Cisco sees enterprise collaboration as a $45 billion market and it’s going once it with a vengeance.
It announced a trio of latest merchandise these days that shows how it’s on a headlong collision course with Microsoft’s collaboration merchandise, Lync and Skype.
Next quarter, Cisco can bring Jabber to Windows and also the iPad for the primary time.
Jabber may be a competitor to Lync. it isn’t for customers however is deployed to enterprise staff to allow them to communicate via video, voice, presence, instant messaging, or internet conferencing. Jabber was previously offered for the iPhone, BlackBerry, and Android, together with Cisco’s own Android pill, the Cius.
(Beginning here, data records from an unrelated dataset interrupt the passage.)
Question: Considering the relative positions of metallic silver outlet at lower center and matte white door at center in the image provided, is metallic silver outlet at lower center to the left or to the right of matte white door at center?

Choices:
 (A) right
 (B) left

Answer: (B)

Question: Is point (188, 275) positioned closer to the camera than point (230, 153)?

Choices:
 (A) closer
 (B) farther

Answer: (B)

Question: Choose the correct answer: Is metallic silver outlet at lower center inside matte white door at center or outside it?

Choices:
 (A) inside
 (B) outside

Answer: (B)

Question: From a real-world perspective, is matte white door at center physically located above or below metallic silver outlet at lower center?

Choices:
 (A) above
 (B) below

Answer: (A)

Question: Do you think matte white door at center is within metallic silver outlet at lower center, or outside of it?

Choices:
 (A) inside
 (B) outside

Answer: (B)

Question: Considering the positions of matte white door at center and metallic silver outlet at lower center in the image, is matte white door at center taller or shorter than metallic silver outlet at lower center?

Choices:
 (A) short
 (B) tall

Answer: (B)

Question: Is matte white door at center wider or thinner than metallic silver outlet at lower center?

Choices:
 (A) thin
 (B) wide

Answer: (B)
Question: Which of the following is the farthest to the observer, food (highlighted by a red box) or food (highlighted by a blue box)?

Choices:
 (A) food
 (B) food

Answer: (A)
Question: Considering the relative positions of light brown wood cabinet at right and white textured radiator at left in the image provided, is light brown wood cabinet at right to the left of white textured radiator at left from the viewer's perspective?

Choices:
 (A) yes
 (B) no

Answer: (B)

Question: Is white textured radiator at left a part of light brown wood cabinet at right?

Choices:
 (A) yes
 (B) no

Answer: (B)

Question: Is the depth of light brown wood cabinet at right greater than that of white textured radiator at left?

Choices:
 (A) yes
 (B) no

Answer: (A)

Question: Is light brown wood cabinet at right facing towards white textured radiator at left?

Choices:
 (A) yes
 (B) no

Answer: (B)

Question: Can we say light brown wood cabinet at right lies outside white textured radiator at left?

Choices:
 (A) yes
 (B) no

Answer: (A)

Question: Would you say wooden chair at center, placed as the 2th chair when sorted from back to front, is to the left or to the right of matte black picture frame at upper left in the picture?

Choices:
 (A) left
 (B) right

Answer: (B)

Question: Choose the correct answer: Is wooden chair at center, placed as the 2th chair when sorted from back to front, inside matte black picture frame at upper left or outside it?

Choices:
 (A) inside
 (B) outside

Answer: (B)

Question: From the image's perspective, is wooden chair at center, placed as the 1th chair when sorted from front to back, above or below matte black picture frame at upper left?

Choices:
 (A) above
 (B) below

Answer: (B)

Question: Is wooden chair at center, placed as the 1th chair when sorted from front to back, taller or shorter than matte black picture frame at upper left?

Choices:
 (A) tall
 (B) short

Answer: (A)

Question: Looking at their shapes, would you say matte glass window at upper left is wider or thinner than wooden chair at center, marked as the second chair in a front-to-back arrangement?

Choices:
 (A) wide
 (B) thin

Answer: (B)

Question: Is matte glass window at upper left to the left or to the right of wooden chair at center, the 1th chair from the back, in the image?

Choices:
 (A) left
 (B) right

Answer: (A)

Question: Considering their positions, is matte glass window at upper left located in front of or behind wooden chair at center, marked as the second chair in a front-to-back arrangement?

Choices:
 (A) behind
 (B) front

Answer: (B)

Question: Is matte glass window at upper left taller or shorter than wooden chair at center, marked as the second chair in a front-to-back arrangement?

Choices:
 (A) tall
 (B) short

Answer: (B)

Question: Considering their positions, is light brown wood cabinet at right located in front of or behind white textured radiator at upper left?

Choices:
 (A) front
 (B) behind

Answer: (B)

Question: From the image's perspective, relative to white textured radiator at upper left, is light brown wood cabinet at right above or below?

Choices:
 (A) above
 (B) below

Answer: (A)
Last summer Cisco bought Versly, a startup that created a plug-in for Microsoft workplace applications, and also the new Jabber Windows software is that the fruit of that. With Versly, Cisco thinks that its collaboration tool will compete with Lync even for Microsoft workplace users.
Cisco used this announcement to entails that its merchandise support a video commonplace, so that they work with merchandise from rival Polycom. Cisco says that Skype will such a poor job of supporting the H.264 video commonplace that its merchandise cannot work with Skype.
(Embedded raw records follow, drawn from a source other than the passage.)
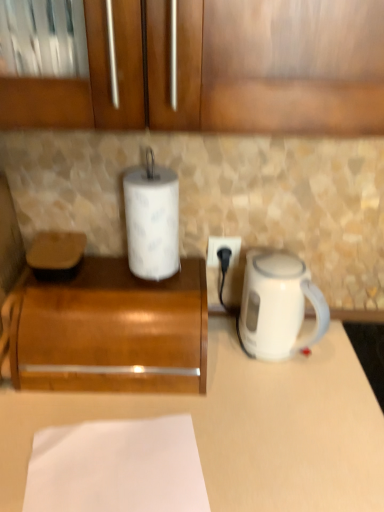 Question: Based on their sizes in the image, would you say white glossy electric kettle at right is bigger or smaller than white paper at center?

Choices:
 (A) big
 (B) small

Answer: (A)

Question: Is white glossy electric kettle at right inside or outside of white paper at center?

Choices:
 (A) outside
 (B) inside

Answer: (A)

Question: Which is nearer to the white paper at lower center?

Choices:
 (A) white paper at center
 (B) wooden at left
 (C) white matte counter at center
 (D) white glossy electric kettle at right
 (E) white plastic power outlet at center

Answer: (C)

Question: Considering the real-world distances, which object is closest to the wooden at left?

Choices:
 (A) white paper at center
 (B) white matte counter at center
 (C) white paper at lower center
 (D) white glossy electric kettle at right
 (E) white plastic power outlet at center

Answer: (B) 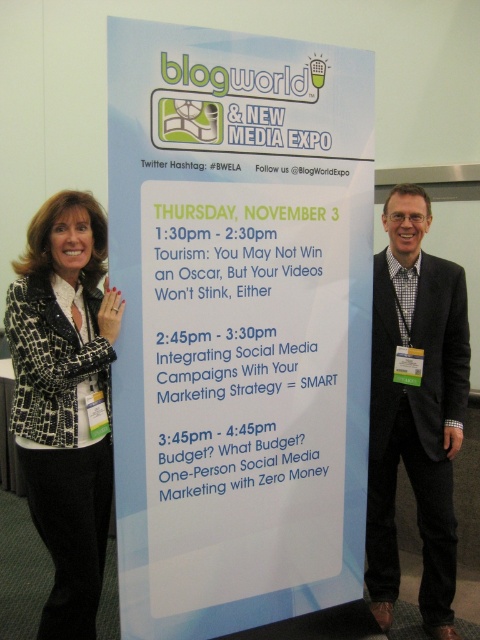 Which is above, leopard print blazer at left or black suit at right?

leopard print blazer at left

The height and width of the screenshot is (640, 480). What do you see at coordinates (66, 400) in the screenshot? I see `leopard print blazer at left` at bounding box center [66, 400].

The image size is (480, 640). Identify the location of leopard print blazer at left. (66, 400).

Is point (176, 412) farther from camera compared to point (434, 336)?

No, it is in front of (434, 336).

Who is more distant from viewer, (133, 205) or (446, 605)?

The point (446, 605) is behind.

At what (x,y) coordinates should I click in order to perform the action: click on white paperboard sign at center. Please return your answer as a coordinate pair (x, y). Image resolution: width=480 pixels, height=640 pixels. Looking at the image, I should click on (238, 324).

Can you confirm if white paperboard sign at center is positioned above leopard print blazer at left?

Yes.

Which of these two, white paperboard sign at center or leopard print blazer at left, stands shorter?

leopard print blazer at left

Is point (216, 84) positioned after point (74, 509)?

That is False.

The height and width of the screenshot is (640, 480). I want to click on white paperboard sign at center, so click(x=238, y=324). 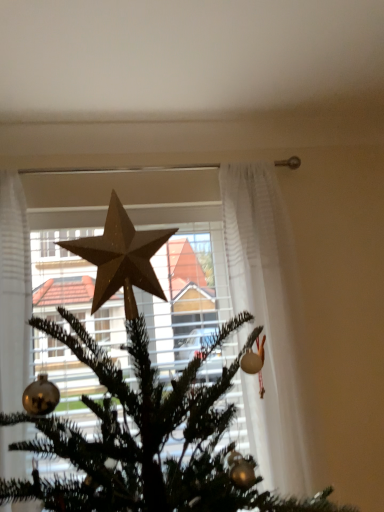 This screenshot has width=384, height=512. Describe the element at coordinates (146, 435) in the screenshot. I see `gold metallic christmas tree at center` at that location.

What are the coordinates of `gold metallic christmas tree at center` in the screenshot? It's located at (146, 435).

Identify the location of gold metallic christmas tree at center. (146, 435). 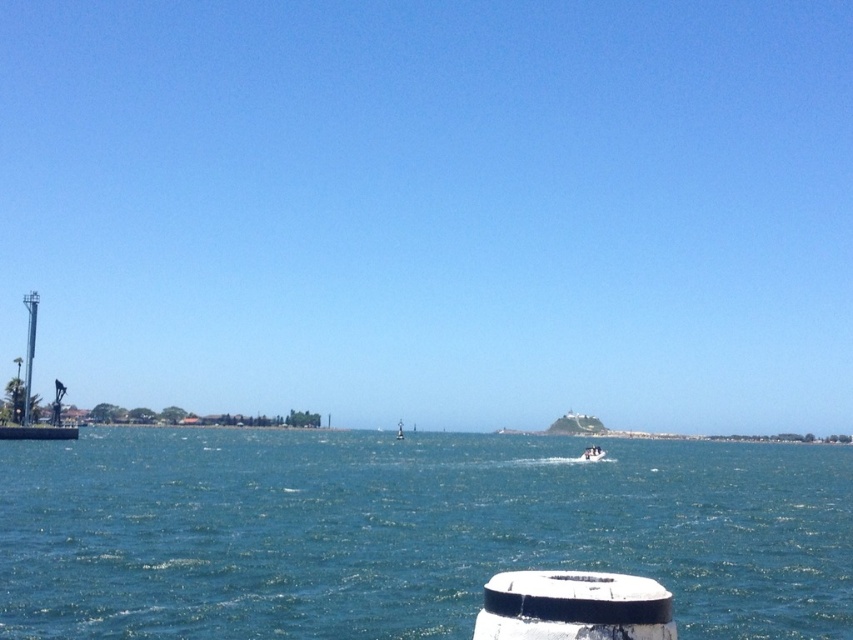 Question: Among these points, which one is farthest from the camera?

Choices:
 (A) (401, 438)
 (B) (599, 445)
 (C) (91, 598)

Answer: (A)

Question: Which is farther from the white matte boat at center?

Choices:
 (A) white glossy boat at center
 (B) blue water at center

Answer: (A)

Question: In this image, where is blue water at center located relative to white matte boat at center?

Choices:
 (A) left
 (B) right

Answer: (B)

Question: Is white matte boat at center bigger than white glossy boat at center?

Choices:
 (A) yes
 (B) no

Answer: (B)

Question: Can you confirm if blue water at center is smaller than white matte boat at center?

Choices:
 (A) yes
 (B) no

Answer: (B)

Question: Which point is closer to the camera taking this photo?

Choices:
 (A) (398, 440)
 (B) (268, 509)

Answer: (B) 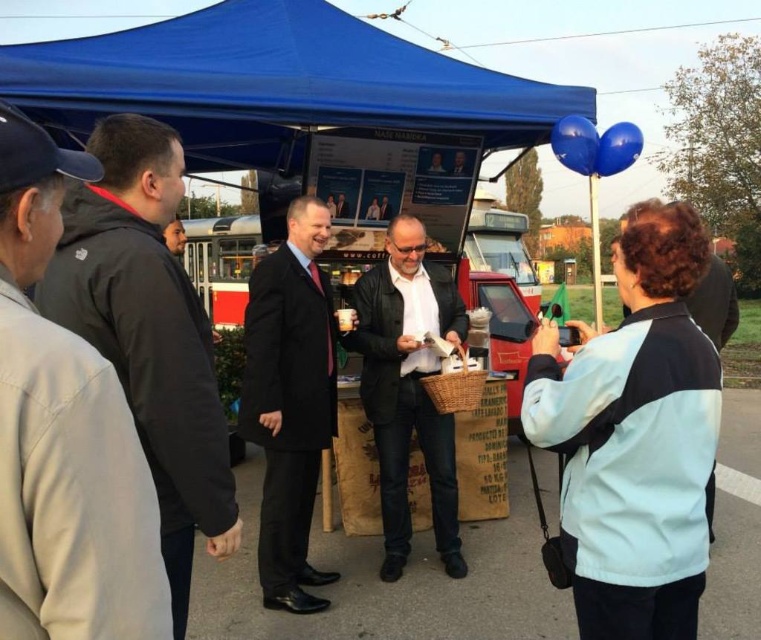 Can you confirm if matte black jacket at center is positioned below wooden basket at center?

Yes, matte black jacket at center is below wooden basket at center.

Is point (412, 282) positioned before point (221, 298)?

Yes, point (412, 282) is closer to viewer.

Where is `matte black jacket at center`? Image resolution: width=761 pixels, height=640 pixels. matte black jacket at center is located at coordinates [408, 387].

Is dark gray jacket at left below black matte suit at center?

Actually, dark gray jacket at left is above black matte suit at center.

Is dark gray jacket at left smaller than black matte suit at center?

No, dark gray jacket at left is not smaller than black matte suit at center.

The image size is (761, 640). Identify the location of dark gray jacket at left. (148, 333).

Does blue fabric canopy at upper center appear on the right side of black matte suit at center?

Indeed, blue fabric canopy at upper center is positioned on the right side of black matte suit at center.

Between point (314, 97) and point (311, 364), which one is positioned in front?

Positioned in front is point (311, 364).

This screenshot has height=640, width=761. What do you see at coordinates (272, 83) in the screenshot?
I see `blue fabric canopy at upper center` at bounding box center [272, 83].

The image size is (761, 640). What are the coordinates of `blue fabric canopy at upper center` in the screenshot? It's located at (272, 83). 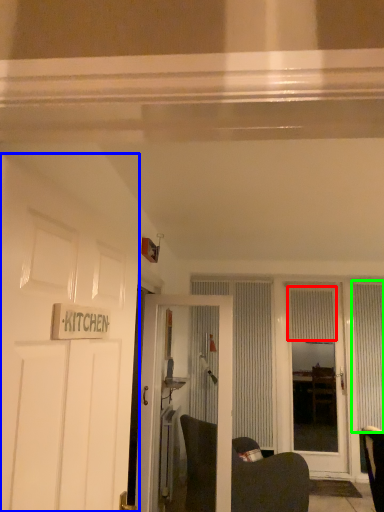 Question: Considering the real-world distances, which object is farthest from curtain (highlighted by a red box)? door (highlighted by a blue box) or curtain (highlighted by a green box)?

Choices:
 (A) door
 (B) curtain

Answer: (A) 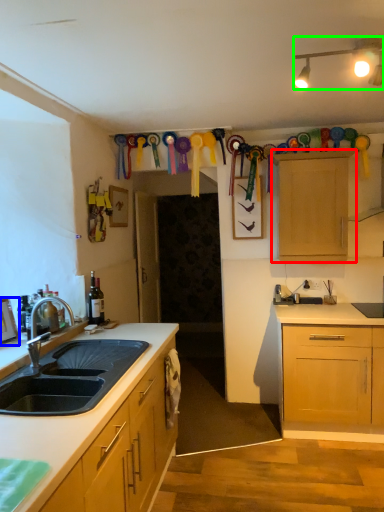 Question: Estimate the real-world distances between objects in this image. Which object is farther from cabinetry (highlighted by a red box), picture frame (highlighted by a blue box) or lamp (highlighted by a green box)?

Choices:
 (A) picture frame
 (B) lamp

Answer: (A)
That’s a bit skewed, though. Skype has been supporting H.264 on the iPhone for a few year currently. thus technically, Skype on the iPhone ought to work with Cisco’s videoconferencing wares.
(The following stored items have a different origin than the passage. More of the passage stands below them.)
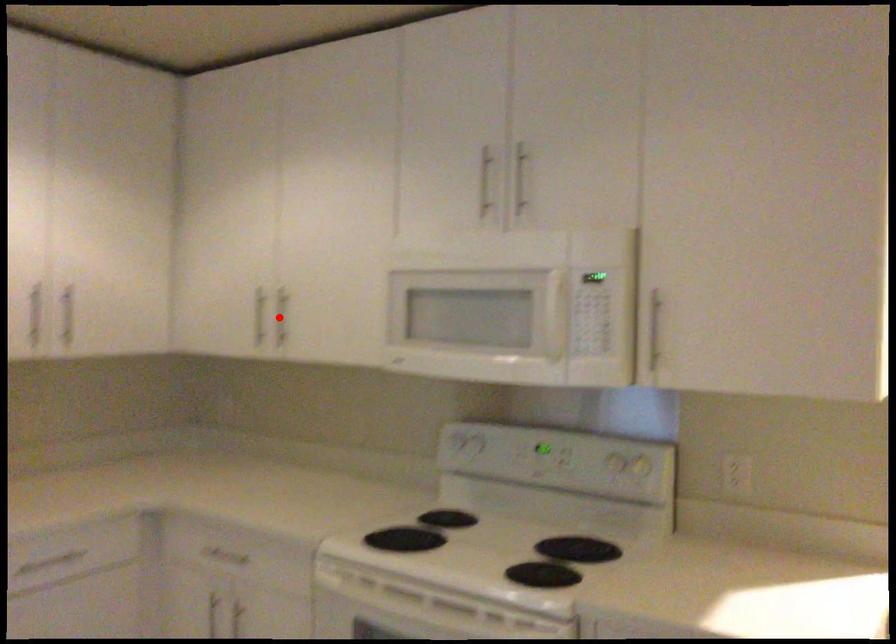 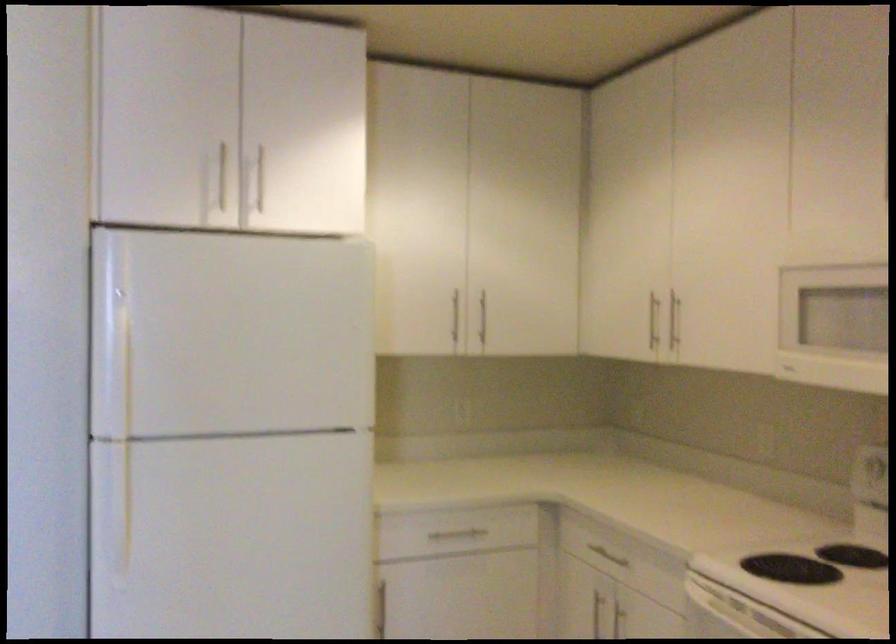 Find the pixel in the second image that matches the highlighted location in the first image.

(673, 321) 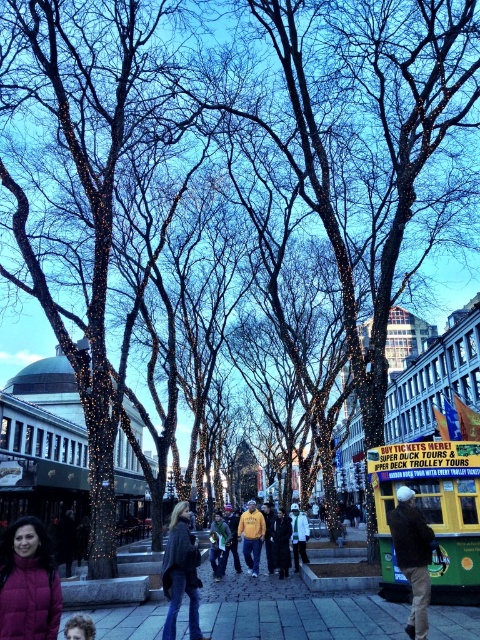 Who is more forward, [249,637] or [248,525]?

Point [249,637]

Between dark gray stone pavement at lower left and matte yellow hoodie at center, which one has less height?

matte yellow hoodie at center

Describe the element at coordinates (292, 611) in the screenshot. Image resolution: width=480 pixels, height=640 pixels. I see `dark gray stone pavement at lower left` at that location.

At what (x,y) coordinates should I click in order to perform the action: click on dark gray stone pavement at lower left. Please return your answer as a coordinate pair (x, y). This screenshot has width=480, height=640. Looking at the image, I should click on (292, 611).

Who is positioned more to the right, dark blue jeans at center or curly hair at center?

From the viewer's perspective, dark blue jeans at center appears more on the right side.

Does dark blue jeans at center have a lesser height compared to curly hair at center?

Incorrect, dark blue jeans at center's height does not fall short of curly hair at center's.

Does point (194, 582) come farther from viewer compared to point (84, 636)?

That is True.

Identify the location of dark blue jeans at center. Image resolution: width=480 pixels, height=640 pixels. (180, 572).

Which is below, dark blue jeans at center or white matte jacket at center?

Positioned lower is white matte jacket at center.

Image resolution: width=480 pixels, height=640 pixels. What do you see at coordinates (180, 572) in the screenshot?
I see `dark blue jeans at center` at bounding box center [180, 572].

What do you see at coordinates (180, 572) in the screenshot? I see `dark blue jeans at center` at bounding box center [180, 572].

You are a GUI agent. You are given a task and a screenshot of the screen. Output one action in this format:
    pyautogui.click(x=<x>, y=<y>)
    Task: Click on the dark blue jeans at center
    
    Given the screenshot: What is the action you would take?
    pyautogui.click(x=180, y=572) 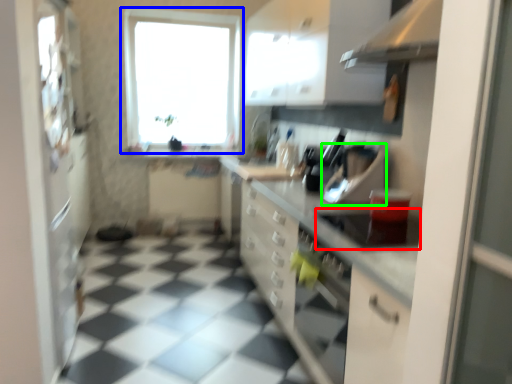 Question: Based on their relative distances, which object is farther from appliance (highlighted by a red box)? Choose from window (highlighted by a blue box) and appliance (highlighted by a green box).

Choices:
 (A) window
 (B) appliance

Answer: (A)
The bigger issue here is that Microsoft has very little incentive to figure directly with Cisco to ascertain that Skype works with Cisco’s wares. Microsoft and Cisco are competing head to move for the enterprise.
If Microsoft ever gets its act along and integrates Lync with Skype — because it has been promising — the advantage lies with Microsoft. Lync are able to reach all those Skype customers — and Cisco won’t.
Cisco additionally announced an update to the TX9000 family, a high-end, three-screen video conferencing unit that prices $299,000 a pop. The TX9000 family additionally works with Jabber and Cisco’s alternative collaboration tools, Webex (its cloud internet conferencing service) and Quad (its microblogging/address book tool).